Osborn, who introduced the concept of genetic inheritance, concluded that heredity “explains away the difficulties” which is revealing in the worst way. It suggests heredity is being used as a neat bow on a messy problem rather than being rigorously weighed against alternative explanations.
When we look at a patient with hair loss, research has shown a broader physiology that often travels with it: insulin resistance, chronic inflammation, high cholesterol, increased visceral fat, low vitamin D, low zinc, fibrosis of the scalp, altered androgen metabolism, oxidative stress, and microvascular strain. If you live in a way that repeatedly pushes the body into those states, it will express itself somewhere. For some people that may be weight gain, for others acne, fatigue, blood sugar instability, or hair loss. In that context, hair loss becomes the visible output of modifiable biological drivers acting on a susceptible system.
So the more accurate statement is not “it’s genetic,” but “genetics may increase susceptibility, while onset, expression and severity are shaped by multiple interacting factors that have nothing to do with genetics.” It’s not as catchy or convenient, but that distinction matters. It matters because if we look at someone with hair loss and just say “it’s genetic”, clinicians and patients stop looking for modifiable drivers that improve overall health and metabolism and will influence the course of hair loss conditions.
The real clinical question is not whether hair loss can run in families, but what is making it active, visible, accelerated or harder to recover from in the person sitting in front of us.

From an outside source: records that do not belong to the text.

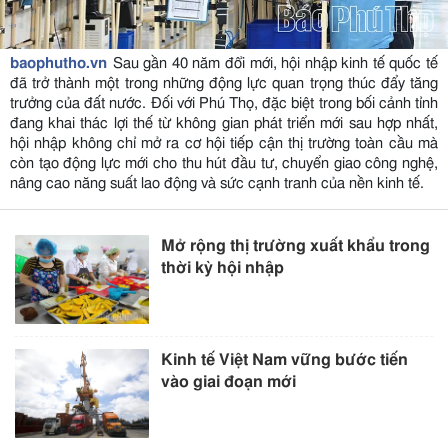
baophutho.vn
Sau gần 40 năm đổi mới, hội nhập kinh tế quốc tế
đã trở thành một trong những động lực quan trọng thúc đẩy tăng
trưởng của đất nước. Đối với Phú Thọ, đặc biệt trong bối cảnh tỉnh
đang khai thác lợi thế từ không gian phát triển mới sau hợp nhất,
hội nhập không chỉ mở ra cơ hội tiếp cận thị trường toàn cầu mà
còn tạo động lực mới cho thu hút đầu tư, chuyển giao công nghệ,
nâng cao năng suất lao động và sức cạnh tranh của nền kinh tế.
Mở rộng thị trường xuất khẩu trong
thời kỳ hội nhập
Kinh tế Việt Nam vững bước tiến
vào giai đoạn mới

- Osborn D. Inheritance of baldness. Journal of Heredity. 1916 Aug 1;7(8):347-55.
- Hagenaars SP, Hill WD, Harris SE, Ritchie SJ, Davies G, Liewald DC, Gale CR, Porteous DJ, Deary IJ, Marioni RE. Genetic prediction of male pattern baldness. PLoS genetics. 2017 Feb 14;13(2):e1006594.
- Yap CX, Sidorenko J, Wu Y, Kemper KE, Yang J, Wray NR, Robinson MR, Visscher PM. Dissection of genetic variation and evidence for pleiotropy in male pattern baldness. Nature communications. 2018 Dec 20;9(1):5407.
- Fraga, M.F., Ballestar, E., Paz, M.F., Ropero, S., Setien, F., Ballestar, M.L., Heine-Suñer, D., Cigudosa, J.C., Urioste, M., Benitez, J., Boix-Chornet, M., Sanchez-Aguilera, A., Ling, C., Carlsson, E., Poulsen, P., Vaag, A., Stephan, Z., Spector, T.D., Wu, Y.Z., Plass, C. and Esteller, M. (2005) ‘Epigenetic differences arise during the lifetime of monozygotic twins’, Proceedings of the National Academy of Sciences, 102(30), pp. 10604–10609. doi: 10.1073/pnas.0500398102.